----- INPUT
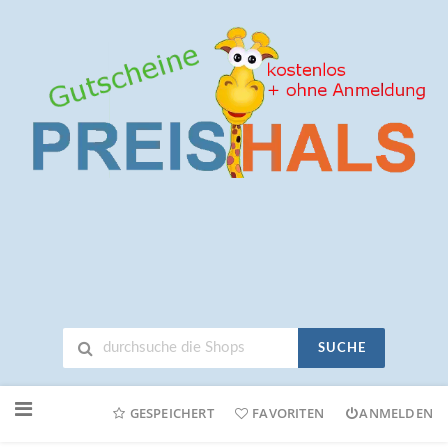
SUCHE
Neuen
Online-
GESPEICHERT
FAVORITEN
ANMELDEN
Shop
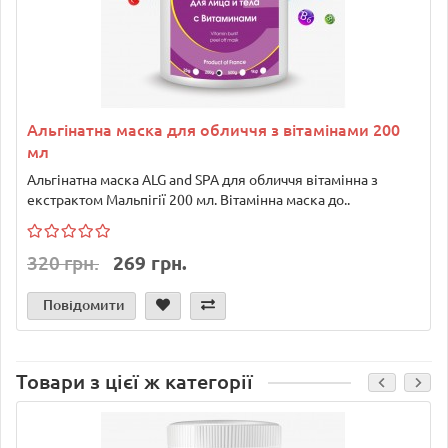
Альгінатна маска для обличчя з вітамінами 200
мл
Альгінатна маска ALG and SPA для обличчя вітамінна з
екстрактом Мальпігії 200 мл. Вітамінна маска до..
320 грн.
269 грн.
Повідомити
Товари з цієї ж категорії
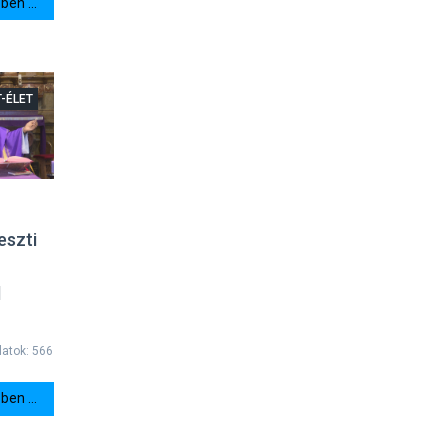
en ...
T-ÉLET
eszti
l
latok: 566
en ...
----------
▸ ACTIVITY
Your output should be only the lines from the line with "Товари з цієї ж категорії" through the end of the data, exactly as they stand, and no pictures.

▸ EXERCISE ANSWER
Товари з цієї ж категорії
en ...
T-ÉLET
eszti
l
latok: 566
en ...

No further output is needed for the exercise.